Trigger warning: Before reading this post, please be aware that it includes a description of rape.
I have written this letter to just talk about how I am feeling. You don’t know me, but I have been struggling very hard. In 2019 I was raped by a man who I thought was my best friend. The morning after my ex fiance and I broke up, My friend came over to see if i was okay. We talked for a few seconds before he started to kiss me. I stopped him and told him no. Then he continued pushing me onto the bed. I told him to stop and that I didn’t wanna do it. He said I wont do anything okay just kiss. Then after a few minutes he tried taking my shirt off and I stopped him, he said okay then moved to the pants. I stopped him again. He pushed my hands up and took my pants off. I told him no and tried to stop him. He didn’t listen, he just kissed me. Then as he kept kissing me he took his pants off and pushed my legs up. I froze. He was about to stick it in when I told him no stop. He said “It will only hurt for a minute.” Then he stuck it in. I layed there frozen as he went for it. I couldn’t move. A few days later I told my mom, she told me I needed to report it. I didn’t want to deal with it and I wanted to leave it alone. Then after I thought about it for a while I decided to report it. When I Reported it The police told me I was lying and that I needed to tell the truth. They continued through an hour long interview asking me again and again what happened and why I waited to report it. Then they continued to say that they thought I was lying and that I need to come clean or I will be going to jail. This stressed me out and caused me to start crying.
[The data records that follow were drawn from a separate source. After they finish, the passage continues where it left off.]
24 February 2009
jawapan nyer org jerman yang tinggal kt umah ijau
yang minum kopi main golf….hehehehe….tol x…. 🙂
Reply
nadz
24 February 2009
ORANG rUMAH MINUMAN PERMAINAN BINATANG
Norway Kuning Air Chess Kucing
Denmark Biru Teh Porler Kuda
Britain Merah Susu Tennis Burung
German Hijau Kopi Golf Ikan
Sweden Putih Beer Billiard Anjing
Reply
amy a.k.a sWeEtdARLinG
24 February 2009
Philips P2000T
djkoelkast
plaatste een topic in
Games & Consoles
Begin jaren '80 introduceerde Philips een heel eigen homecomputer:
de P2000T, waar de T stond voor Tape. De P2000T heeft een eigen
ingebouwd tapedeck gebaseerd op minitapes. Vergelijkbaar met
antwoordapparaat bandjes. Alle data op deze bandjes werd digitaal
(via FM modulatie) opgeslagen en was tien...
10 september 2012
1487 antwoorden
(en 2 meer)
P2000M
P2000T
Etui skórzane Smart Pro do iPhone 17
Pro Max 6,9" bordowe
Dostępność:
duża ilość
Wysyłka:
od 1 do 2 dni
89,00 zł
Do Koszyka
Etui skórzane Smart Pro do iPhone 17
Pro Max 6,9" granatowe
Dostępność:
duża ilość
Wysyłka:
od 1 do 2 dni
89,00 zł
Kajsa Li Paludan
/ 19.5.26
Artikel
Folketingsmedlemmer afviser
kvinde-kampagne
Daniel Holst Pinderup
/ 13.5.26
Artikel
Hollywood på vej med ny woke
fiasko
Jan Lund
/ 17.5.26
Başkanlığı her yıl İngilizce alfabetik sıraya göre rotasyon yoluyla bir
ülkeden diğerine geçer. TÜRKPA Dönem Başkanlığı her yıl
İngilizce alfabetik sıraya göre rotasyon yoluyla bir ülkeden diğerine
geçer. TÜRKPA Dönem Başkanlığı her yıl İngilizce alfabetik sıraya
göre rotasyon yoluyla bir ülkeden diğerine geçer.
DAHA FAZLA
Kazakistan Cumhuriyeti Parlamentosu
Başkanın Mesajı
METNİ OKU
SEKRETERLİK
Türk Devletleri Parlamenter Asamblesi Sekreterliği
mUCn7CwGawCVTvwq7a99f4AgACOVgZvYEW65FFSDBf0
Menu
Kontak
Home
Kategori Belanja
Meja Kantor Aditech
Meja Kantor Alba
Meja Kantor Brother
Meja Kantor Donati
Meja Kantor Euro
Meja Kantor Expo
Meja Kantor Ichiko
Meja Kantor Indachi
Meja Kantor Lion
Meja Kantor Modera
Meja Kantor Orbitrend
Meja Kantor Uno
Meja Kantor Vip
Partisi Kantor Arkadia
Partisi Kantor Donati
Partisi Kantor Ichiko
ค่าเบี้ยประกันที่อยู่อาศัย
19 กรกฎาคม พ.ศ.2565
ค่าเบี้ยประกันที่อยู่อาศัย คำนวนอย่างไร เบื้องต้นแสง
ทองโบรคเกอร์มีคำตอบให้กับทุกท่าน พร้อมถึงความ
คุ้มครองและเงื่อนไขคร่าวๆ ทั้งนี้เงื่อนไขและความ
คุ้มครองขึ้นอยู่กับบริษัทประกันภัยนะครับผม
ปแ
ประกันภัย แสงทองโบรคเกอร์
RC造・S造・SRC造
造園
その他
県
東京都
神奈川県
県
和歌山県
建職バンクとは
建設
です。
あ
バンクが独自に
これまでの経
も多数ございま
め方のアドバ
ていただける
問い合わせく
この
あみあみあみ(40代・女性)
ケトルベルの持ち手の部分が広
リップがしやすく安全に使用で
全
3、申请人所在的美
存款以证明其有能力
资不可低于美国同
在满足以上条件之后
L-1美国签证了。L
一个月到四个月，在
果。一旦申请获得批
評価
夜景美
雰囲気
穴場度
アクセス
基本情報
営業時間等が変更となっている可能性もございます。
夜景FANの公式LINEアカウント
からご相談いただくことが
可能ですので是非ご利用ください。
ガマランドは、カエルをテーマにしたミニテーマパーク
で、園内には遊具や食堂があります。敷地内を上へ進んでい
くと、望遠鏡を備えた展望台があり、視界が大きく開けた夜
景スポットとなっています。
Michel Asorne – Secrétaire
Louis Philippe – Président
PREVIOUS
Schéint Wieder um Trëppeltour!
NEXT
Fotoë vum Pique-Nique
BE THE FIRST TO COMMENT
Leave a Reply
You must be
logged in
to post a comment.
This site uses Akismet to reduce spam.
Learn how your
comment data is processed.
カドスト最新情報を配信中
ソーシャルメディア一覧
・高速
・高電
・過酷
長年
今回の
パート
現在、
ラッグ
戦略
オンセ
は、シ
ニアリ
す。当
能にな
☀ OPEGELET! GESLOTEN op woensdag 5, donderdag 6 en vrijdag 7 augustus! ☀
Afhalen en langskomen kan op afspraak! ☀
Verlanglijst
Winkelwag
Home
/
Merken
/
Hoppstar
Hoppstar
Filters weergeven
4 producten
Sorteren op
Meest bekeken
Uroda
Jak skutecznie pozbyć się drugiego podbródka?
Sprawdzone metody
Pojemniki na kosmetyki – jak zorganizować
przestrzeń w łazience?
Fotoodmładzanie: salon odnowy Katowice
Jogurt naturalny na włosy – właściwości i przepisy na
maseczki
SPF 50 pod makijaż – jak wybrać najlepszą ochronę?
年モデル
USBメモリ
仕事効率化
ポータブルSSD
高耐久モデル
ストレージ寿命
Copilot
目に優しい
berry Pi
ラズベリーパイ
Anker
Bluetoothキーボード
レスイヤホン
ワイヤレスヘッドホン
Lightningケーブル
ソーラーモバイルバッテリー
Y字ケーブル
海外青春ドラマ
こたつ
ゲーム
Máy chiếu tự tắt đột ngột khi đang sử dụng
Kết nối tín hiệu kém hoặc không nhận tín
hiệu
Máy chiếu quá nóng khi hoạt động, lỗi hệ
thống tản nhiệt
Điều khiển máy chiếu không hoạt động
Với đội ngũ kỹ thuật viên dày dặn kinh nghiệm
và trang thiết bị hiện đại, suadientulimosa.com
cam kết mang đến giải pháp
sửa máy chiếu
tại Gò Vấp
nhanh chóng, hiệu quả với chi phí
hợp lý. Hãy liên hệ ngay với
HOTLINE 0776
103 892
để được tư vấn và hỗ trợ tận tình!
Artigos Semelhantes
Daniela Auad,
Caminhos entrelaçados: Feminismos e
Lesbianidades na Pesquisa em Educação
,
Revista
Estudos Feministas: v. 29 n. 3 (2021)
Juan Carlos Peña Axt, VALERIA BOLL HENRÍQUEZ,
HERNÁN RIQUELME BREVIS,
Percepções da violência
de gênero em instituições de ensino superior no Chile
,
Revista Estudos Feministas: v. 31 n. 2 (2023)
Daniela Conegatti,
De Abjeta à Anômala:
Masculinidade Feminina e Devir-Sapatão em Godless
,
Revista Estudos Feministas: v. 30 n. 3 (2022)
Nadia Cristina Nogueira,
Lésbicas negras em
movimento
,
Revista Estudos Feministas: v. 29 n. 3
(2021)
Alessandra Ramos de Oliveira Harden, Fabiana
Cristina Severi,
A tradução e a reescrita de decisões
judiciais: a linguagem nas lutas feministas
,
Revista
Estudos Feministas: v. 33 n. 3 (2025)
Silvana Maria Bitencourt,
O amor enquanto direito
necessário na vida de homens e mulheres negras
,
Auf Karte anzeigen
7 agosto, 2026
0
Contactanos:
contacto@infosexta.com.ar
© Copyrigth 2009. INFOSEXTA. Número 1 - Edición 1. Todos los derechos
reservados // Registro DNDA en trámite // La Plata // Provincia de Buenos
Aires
It got to the point that i wanted to say i was so that they would leave me alone. After I left I drove home crying because I just kept thinking that no one believed me. The man that did it was a very manipulative guy who got mad if he didn’t get what he wanted. He was a very scary man who could hurt someone if they didnt do what he wanted. I was scared to death of him because I have seen and heard about his past experiences. He was arrested with an assault charge years before and his ex had told me about their relationship and how he is controlling and manipulative. After the police heard my side and his side, they continued to not believe me. The case was closed and he was left deemed as not guilty. I tried for months to see a counselor and soon got over it the best I could. I have struggled with depression and anxiety my whole life and that just added onto it.
This relationship was toxic and I’m glad he isnt in my life anymore but the backlash of the situations I was in have hurt me and I am not able to talk about it. So here I am writing you this letter to tell you my story. I want it to be shared. I need it to be shared.